#### [What the task asks]
Starting with the opening line of the entries below, transcribe each line exactly up to and including the one that has "27 авг в 08:00"; pictures are not copied.

• • •

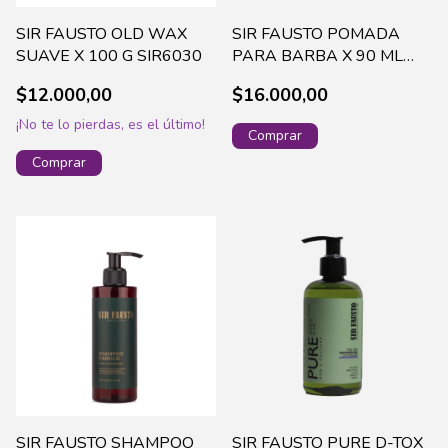
SIR FAUSTO OLD WAX
SIR FAUSTO POMADA
SUAVE X 100 G SIR6030
PARA BARBA X 90 ML
SIR4020
$12.000,00
$16.000,00
¡No te lo pierdas, es el último!
SIR FAUSTO SHAMPOO
SIR FAUSTO PURE D-TOX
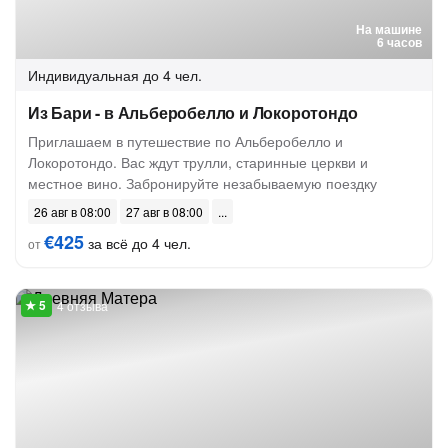
На машине
6 часов
Индивидуальная
до 4 чел.
Из Бари - в Альберобелло и Локоротондо
Приглашаем в путешествие по Альберобелло и
Локоротондо. Вас ждут трулли, старинные церкви и
местное вино. Забронируйте незабываемую поездку
26 авг в 08:00
27 авг в 08:00
€425
за всё до 4 чел.
от
4 отзыва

• • •

#### [Answer to this problem]
SIR FAUSTO OLD WAX
SIR FAUSTO POMADA
SUAVE X 100 G SIR6030
PARA BARBA X 90 ML
SIR4020
$12.000,00
$16.000,00
¡No te lo pierdas, es el último!
SIR FAUSTO SHAMPOO
SIR FAUSTO PURE D-TOX
На машине
6 часов
Индивидуальная
до 4 чел.
Из Бари - в Альберобелло и Локоротондо
Приглашаем в путешествие по Альберобелло и
Локоротондо. Вас ждут трулли, старинные церкви и
местное вино. Забронируйте незабываемую поездку
26 авг в 08:00
27 авг в 08:00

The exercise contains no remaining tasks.